I have a camera that has WiFi so I have figuired how to get individual photos off the camera. This is not an easy process, but I can at least post a few Hawaii photos. Using Blogger is an issue if you want to include an image, because Google discontinued its own app and blocked several others that used to work. I finally found an app Google seems to accept. Reading research PDFs is a problem. I have yet to determine how to download journal article pdfs to EndNote or Mendeley. This is easy if you first add from a computer, but not easy from a mobile device.
I also have no alternative for Dreamweaver do the web site will have to remain as it is for a month. I understand starting from scratch some of these issues would not require a computer, but switching after becoming dependent is very challenging.
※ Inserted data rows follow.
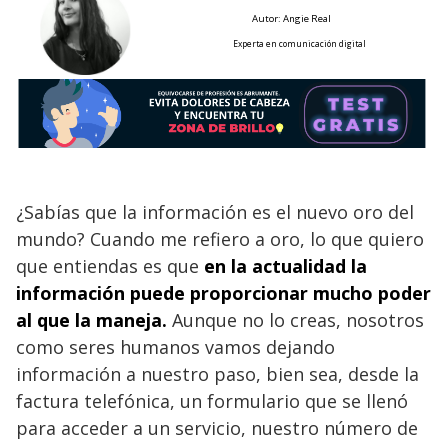
Autor: Angie Real
Experta en comunicación digital
¿Sabías que la información es el nuevo oro del
mundo? Cuando me refiero a oro, lo que quiero
que entiendas es que
en la actualidad la
información puede proporcionar mucho poder
al que la maneja.
Aunque no lo creas, nosotros
como seres humanos vamos dejando
información a nuestro paso, bien sea, desde la
factura telefónica, un formulario que se llenó
para acceder a un servicio, nuestro número de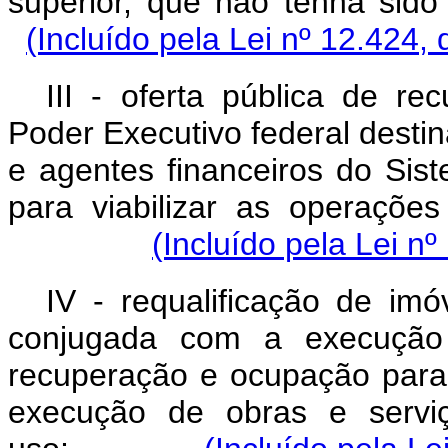
superior, que não tenh
(Incluído pela Lei nº 12.424,
III - oferta pública de re
Poder Executivo federal destin
e agentes financeiros do Sis
para viabilizar as operações
(Incluído pela Lei n
IV - requalificação de imó
conjugada com a execução 
recuperação e ocupação para f
execução de obras e serviç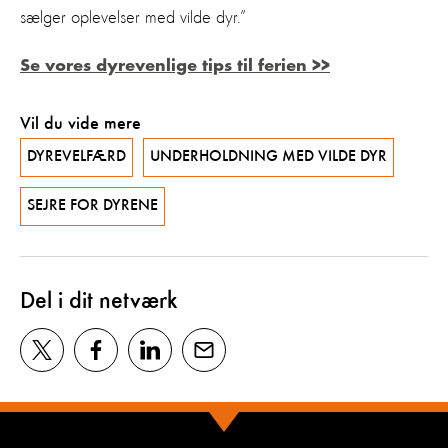
sælger oplevelser med vilde dyr.”
Se vores dyrevenlige tips til ferien >>
Vil du vide mere
DYREVELFÆRD
UNDERHOLDNING MED VILDE DYR
SEJRE FOR DYRENE
Del i dit netværk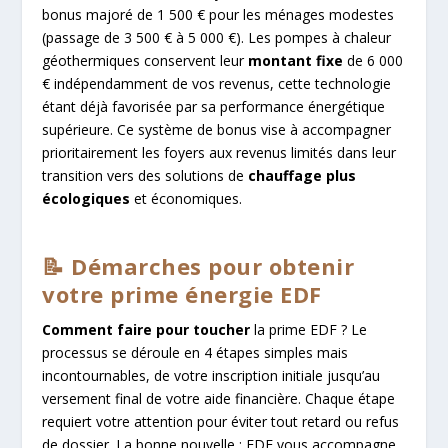
bonus majoré de 1 500 € pour les ménages modestes
(passage de 3 500 € à 5 000 €). Les pompes à chaleur
géothermiques conservent leur
montant fixe
de 6 000
€ indépendamment de vos revenus, cette technologie
étant déjà favorisée par sa performance énergétique
supérieure. Ce système de bonus vise à accompagner
prioritairement les foyers aux revenus limités dans leur
transition vers des solutions de
chauffage plus
écologiques
et économiques.
📝 Démarches pour obtenir
votre prime énergie EDF
Comment faire pour toucher
la prime EDF ? Le
processus se déroule en 4 étapes simples mais
incontournables, de votre inscription initiale jusqu’au
versement final de votre aide financière. Chaque étape
requiert votre attention pour éviter tout retard ou refus
de dossier. La bonne nouvelle : EDF vous accompagne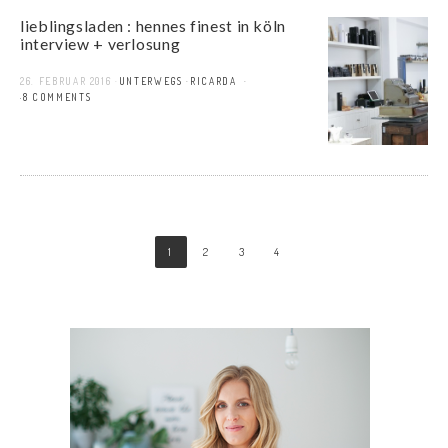
lieblingsladen : hennes finest in köln
interview + verlosung
26. FEBRUAR 2016
UNTERWEGS
RICARDA
48 COMMENTS
1
2
3
4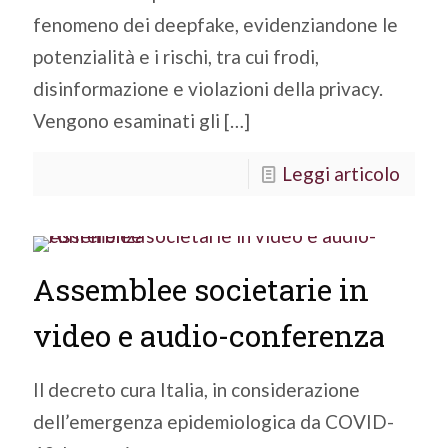
fenomeno dei deepfake, evidenziandone le
potenzialità e i rischi, tra cui frodi,
disinformazione e violazioni della privacy.
Vengono esaminati gli
[…]
Leggi articolo
Assemblee societarie in
video e audio-conferenza
Il decreto cura Italia, in considerazione
dell’emergenza epidemiologica da COVID-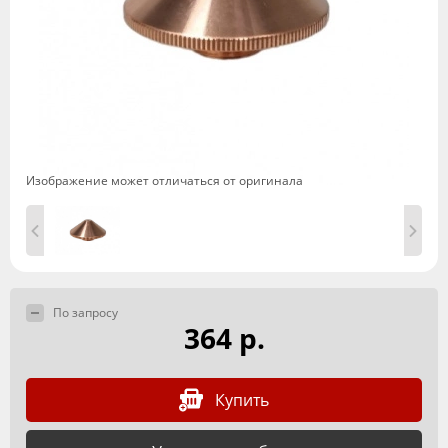
Изображение может отличаться от оригинала
По запросу
364 р.
Купить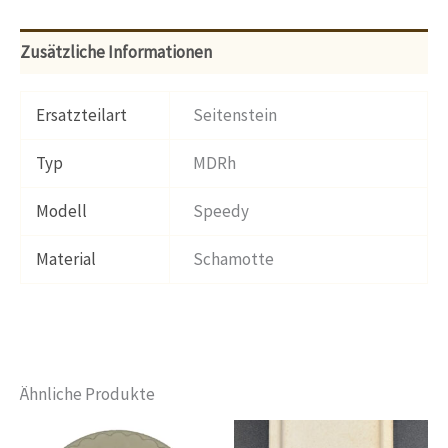
Zusätzliche Informationen
Ersatzteilart
Seitenstein
Typ
MDRh
Modell
Speedy
Material
Schamotte
Ähnliche Produkte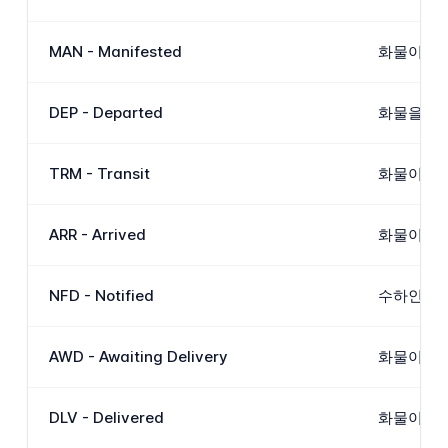
MAN - Manifested
화물이 항
DEP - Departed
화물을 실
TRM - Transit
화물이 중간
ARR - Arrived
화물이 목
NFD - Notified
수하인 또
AWD - Awaiting Delivery
화물이 목
DLV - Delivered
화물이 목적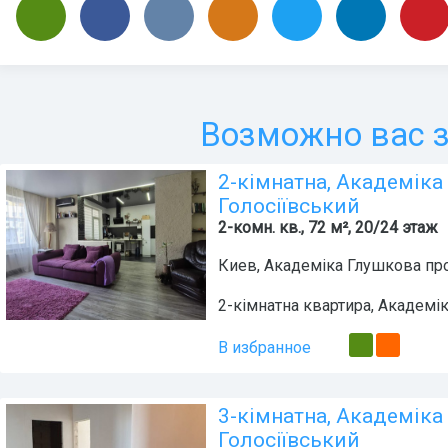
Возможно вас з
2-кімнатна, Академіка 
Голосіївський
2-комн. кв., 72 м², 20/24 этаж
Киев
,
Академіка Глушкова про
2-кімнатна квартира, Академі
В избранное
3-кімнатна, Академіка 
Голосіївський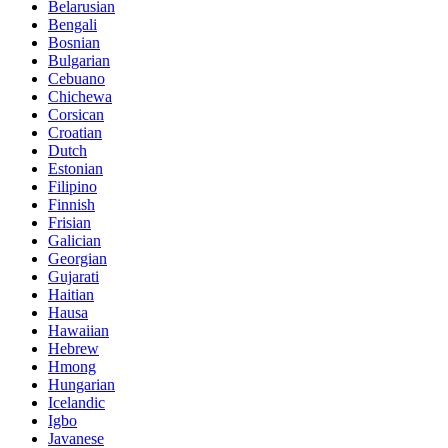
Belarusian
Bengali
Bosnian
Bulgarian
Cebuano
Chichewa
Corsican
Croatian
Dutch
Estonian
Filipino
Finnish
Frisian
Galician
Georgian
Gujarati
Haitian
Hausa
Hawaiian
Hebrew
Hmong
Hungarian
Icelandic
Igbo
Javanese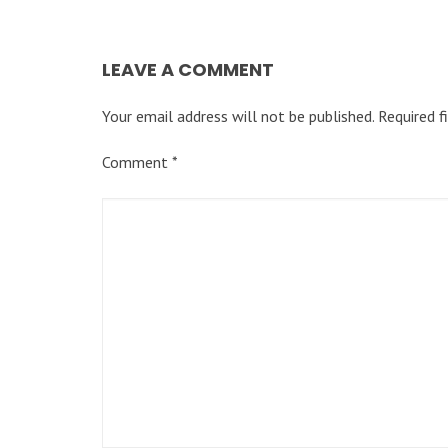
LEAVE A COMMENT
Your email address will not be published.
Required f
Comment
*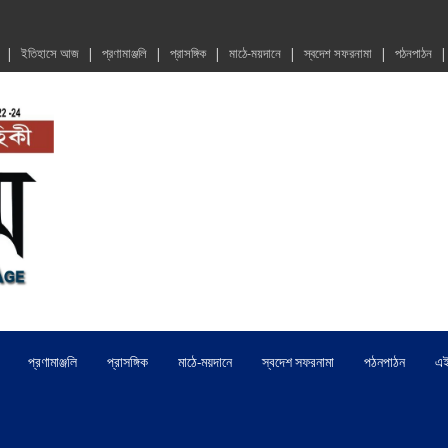
ইতিহাসে আজ
প্রণামাঞ্জলি
প্রাসঙ্গিক
মাঠে-ময়দানে
স্বদেশ সফরনামা
পঠনপাঠন
প্রণামাঞ্জলি
প্রাসঙ্গিক
মাঠে-ময়দানে
স্বদেশ সফরনামা
পঠনপাঠন
এ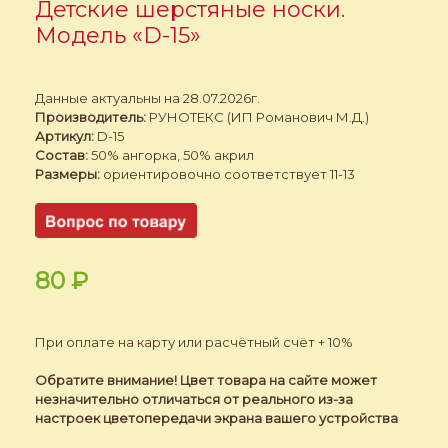
Детские шерстяные носки.
Модель «D-15»
Данные актуальны на 28.07.2026г.
Производитель:
РУНОТЕКС (ИП Романович М.Д.)
Артикул:
D-15
Состав:
50% ангорка, 50% акрил
Размеры:
ориентировочно соответствует 11-13
80
₽
При оплате на карту или расчётный счёт + 10%
Обратите внимание! Цвет товара на сайте может
незначительно отличаться от реального из-за
настроек цветопередачи экрана вашего устройства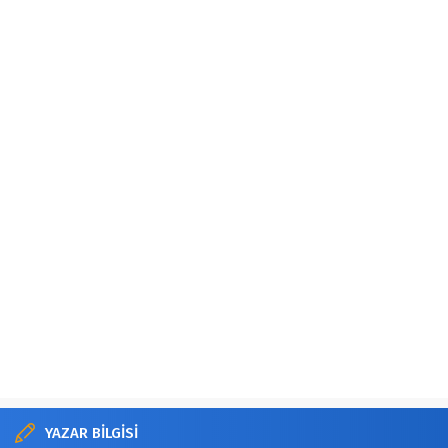
YAZAR BİLGİSİ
If you are an iPad user, take a look at Bill Atkinson’s PhotoCard. This app allows you to take an image from your photo collection, have it printed, and then mailed. The cost per card is inferior $2 and the results are spectacular. If you are cheap, you can send the cards by email, but this kind of subverts Atkinson’s mission which was to create more images in a physical form. Atkinson is concerned we are losing these physical artifacts and postcards are one way to preserve images with a message.
For those who may be unfamiliar, Atkinson is a legend in the Apple community working on MacPaint and HyperCard. Both were key products in the young personal computer industry.